Dog Days Afternoons
by
Toshiro Mifune was his country’s most internationally famous movie star as much as Akira Kurosawa was its director. To honor what would have been the late actor’s ninety-sixth birthday this April Fools’ Day, Japan Society’s “Monthly Classics” offered in 35mm the 1949 Stray Dog/Nora Inu, that director’s first notable work and an early, pre-samurai pre-Shakespeare vehicle for both him and the actor.
Not finding U.S. distribution for nearly a decade and a half and denigrated by its maker as so technical as to be devoid of any “real thought,” the two-hour-two-minute b&w is a police procedural with a different story line and a feel for Tokyo’s post-war deprivation and dog-eat-dog milieu. Legend has it based on an unpublished work by an ex-detective which impressed Kurosawa to write his own unpublished Georges Simenon-influenced novel which in turn became an in effect adapted co-authored screenplay. (Co-writer Ryuzo Kikushima later fell out with the director, as did Mifune.)
Not yet thirty, with matinée idol looks in an innocent face, Mifune is Police Detective Murakami, whose greenness is good-naturedly corrected by everyone else on the force. Indeed, action is set in motion just seconds in, when his .25 caliber Colt automatic is stolen on a packed bus during the summer heat that pervades the film up to the final downpour.
He chases but loses the pickpocket and immediately tenders his resignation in despair and shame. Cooler, experienced heads temper such rashness and prevail upon him to stay on but to consult the Evidence Section’s card catalogue drawers of photos.
With the doggedness and abandon of youth, he pursues the woman whose headshot confirmed her as the one standing beside him on the bus and who, outmaneuvered and worn down by his persistence, refers him to the club Bawda, where a woman of low repute is arrested but at first refuses to cooperate. Using three-and-a-half decades’ worth of beat experience, family man and Section Chief Detective Sato (Takashi Shimura) is more realistic and with cigarettes for added measure worms out names and places.
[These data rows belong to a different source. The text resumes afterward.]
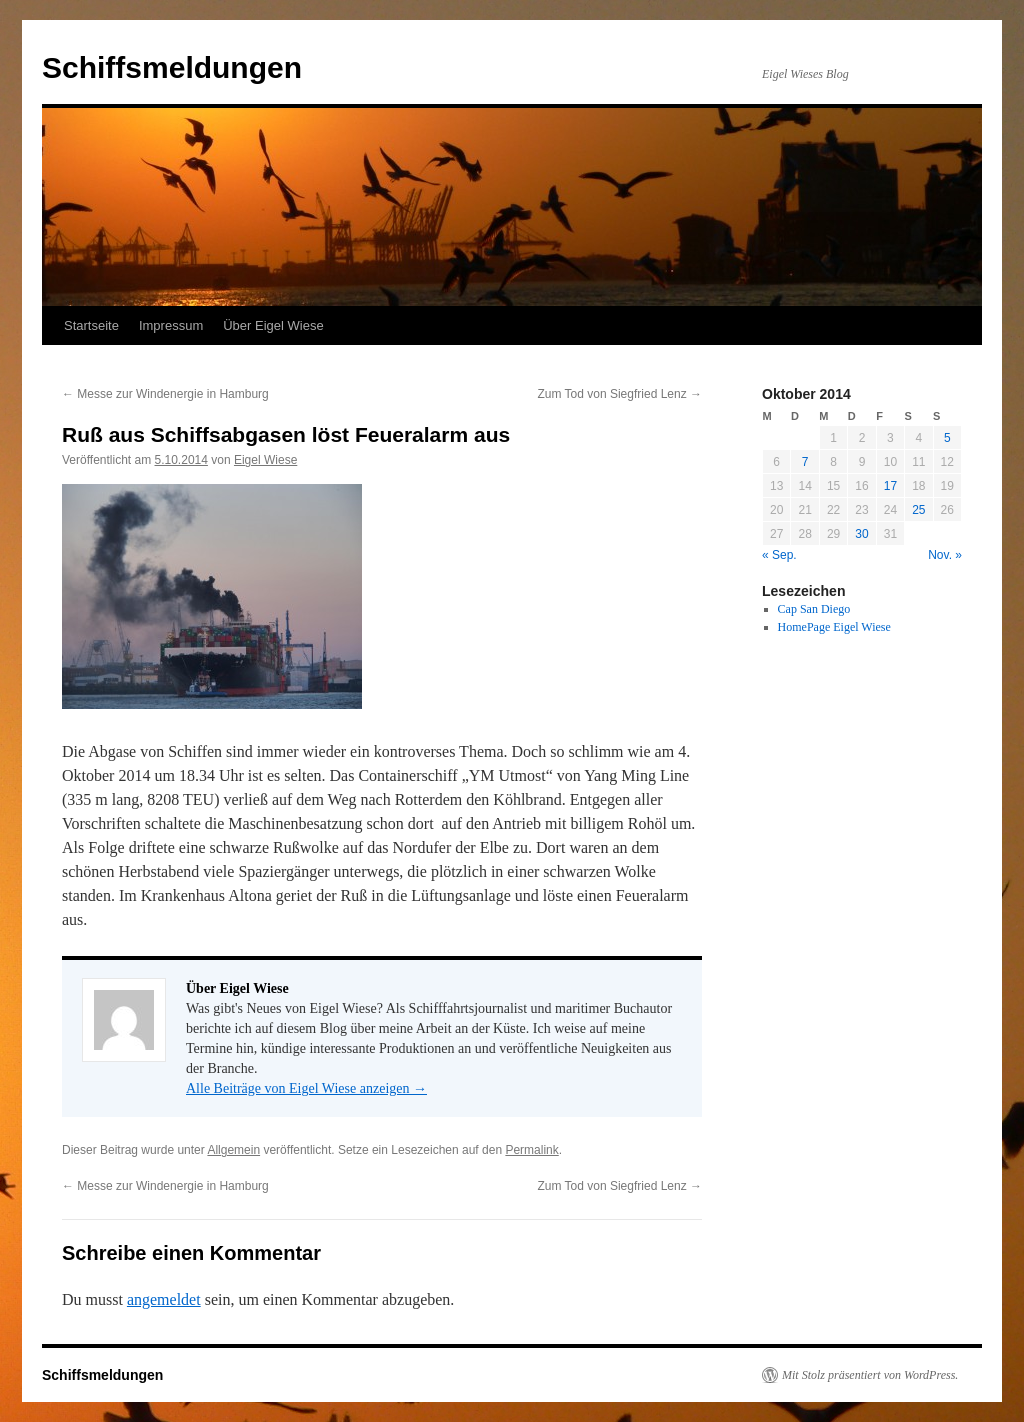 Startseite (91, 325)
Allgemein (233, 1150)
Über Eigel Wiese (273, 325)
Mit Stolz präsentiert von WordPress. (870, 1375)
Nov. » (945, 555)
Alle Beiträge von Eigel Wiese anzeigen (306, 1088)
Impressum (171, 325)
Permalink (531, 1150)
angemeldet (164, 1299)
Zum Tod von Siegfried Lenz (619, 394)
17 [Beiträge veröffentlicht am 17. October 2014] (890, 486)
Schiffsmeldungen (172, 67)
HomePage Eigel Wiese (834, 627)
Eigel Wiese (265, 460)
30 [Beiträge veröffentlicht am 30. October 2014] (861, 534)
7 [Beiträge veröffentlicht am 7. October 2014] (805, 462)
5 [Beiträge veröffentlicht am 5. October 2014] (947, 438)
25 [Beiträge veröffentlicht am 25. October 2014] (918, 510)
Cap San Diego (814, 609)
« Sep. (779, 555)
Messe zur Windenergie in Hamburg (165, 394) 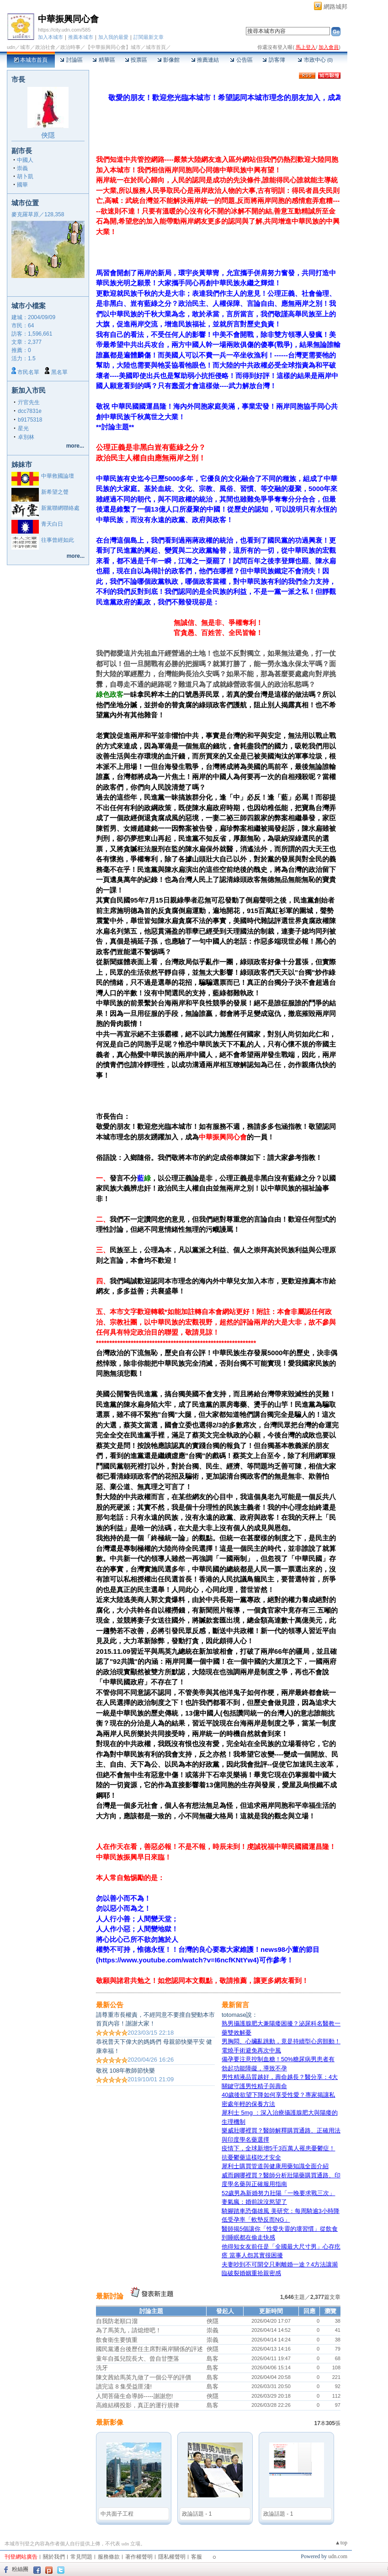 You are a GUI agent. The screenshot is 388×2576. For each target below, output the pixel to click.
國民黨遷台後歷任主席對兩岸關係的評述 (149, 2349)
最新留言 (235, 2005)
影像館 (168, 60)
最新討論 (109, 2296)
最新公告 (109, 2005)
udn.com (337, 2556)
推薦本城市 (80, 37)
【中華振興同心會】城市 (113, 47)
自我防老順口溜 (117, 2321)
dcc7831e (30, 411)
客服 (196, 2557)
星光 (23, 428)
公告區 (241, 60)
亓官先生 (29, 402)
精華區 (103, 60)
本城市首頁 (31, 60)
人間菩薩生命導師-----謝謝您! (134, 2396)
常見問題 (81, 2557)
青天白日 (52, 524)
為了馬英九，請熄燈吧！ (128, 2330)
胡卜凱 (25, 176)
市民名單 (28, 372)
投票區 (136, 60)
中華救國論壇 (57, 476)
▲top (341, 2542)
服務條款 (109, 2557)
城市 (25, 47)
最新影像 (109, 2422)
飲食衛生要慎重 (117, 2339)
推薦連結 (205, 60)
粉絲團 (20, 2569)
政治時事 (70, 47)
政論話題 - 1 (197, 2514)
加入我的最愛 (113, 37)
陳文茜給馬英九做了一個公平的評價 (143, 2377)
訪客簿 (273, 60)
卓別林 (26, 437)
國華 (22, 185)
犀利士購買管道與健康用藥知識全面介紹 (275, 2166)
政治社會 (45, 47)
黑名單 (59, 372)
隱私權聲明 (172, 2557)
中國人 (25, 160)
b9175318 (30, 420)
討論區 (71, 60)
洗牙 (102, 2367)
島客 (212, 2358)
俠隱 (48, 135)
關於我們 (54, 2557)
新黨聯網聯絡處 (60, 508)
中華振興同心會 (68, 19)
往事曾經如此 (57, 540)
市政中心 (315, 60)
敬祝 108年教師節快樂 (125, 2070)
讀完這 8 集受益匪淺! (124, 2386)
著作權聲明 (139, 2557)
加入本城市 (50, 37)
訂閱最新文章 (148, 37)
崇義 (22, 168)
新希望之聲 (55, 492)
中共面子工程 (117, 2514)
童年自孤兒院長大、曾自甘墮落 (137, 2358)
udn (11, 47)
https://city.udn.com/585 (64, 29)
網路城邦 (335, 6)
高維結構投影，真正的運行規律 (137, 2405) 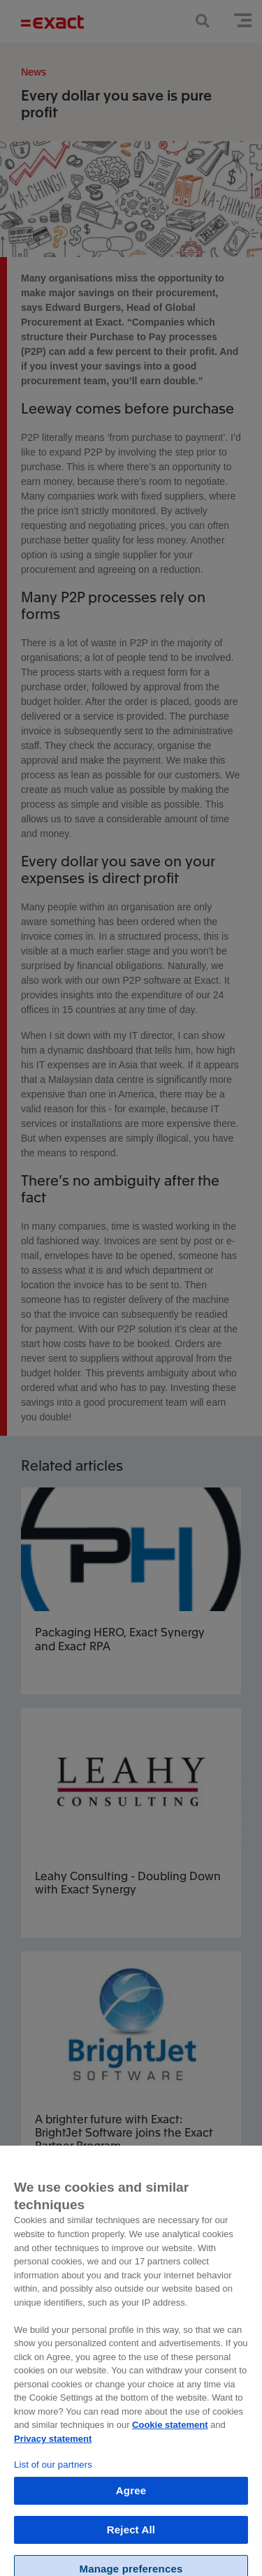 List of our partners (53, 2472)
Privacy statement (53, 2446)
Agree (131, 2498)
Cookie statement (170, 2432)
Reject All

Disguised as another down-and-outer, an ordinary demobbed soldier, the young detective roams the slums of the capital looking for fences who specialize in stolen weapons. (Filmed in real, potentially dangerous yakuza turf, these scenes mostly show only the pretended soldier’s lower body, which was actually that of chief assistant director Ishiro Honda.)
Going through the long actual footage of a Tokyo Giants-Hawks baseball game, a girlie club chorus routine with poor venal showgirl Harumi Namaki (Keiko Awaji), and the shanty home of the sister of troubled ex-soldier Yusa (Isao Kimura), the older and young detectives track the path of the stolen gun whose bullets have been matched by Ballistics with those used in at least one brutal robbery-murder.
As in many similar films, convolutions grow a bit much, things get confused and confusing, and viewer logic will uncover inconsistencies. There are hints of social consciousness, as in Harumi’s pathetic wishes for the simplest of finery and an escape from poverty and in Murakami’s strained empathy for a culprit whose knapsack was also stolen and who winds up done in alongside him on a hillside. But such are really asides from the main thread, whose resolution depends on the thunderstorm that ends the terrible heat wave and spatters telltale mud on trouser legs.
Like the hero’s white linen suit and newsboy cap, these side touches garnish the trail of the pistol that leads to a lost indigent boy’s affection for a penniless girl. Brought to a conclusion, its lesson enunciated by Sako, the case serves as Murakami’s coming-of-age as a cop.
Over the years, this competent but routine if visually effective detective flick has frequently been styled an early gem. But that verdict is really a backwards judgement in hindsight, reading into it the bona fide masterworks that were to come.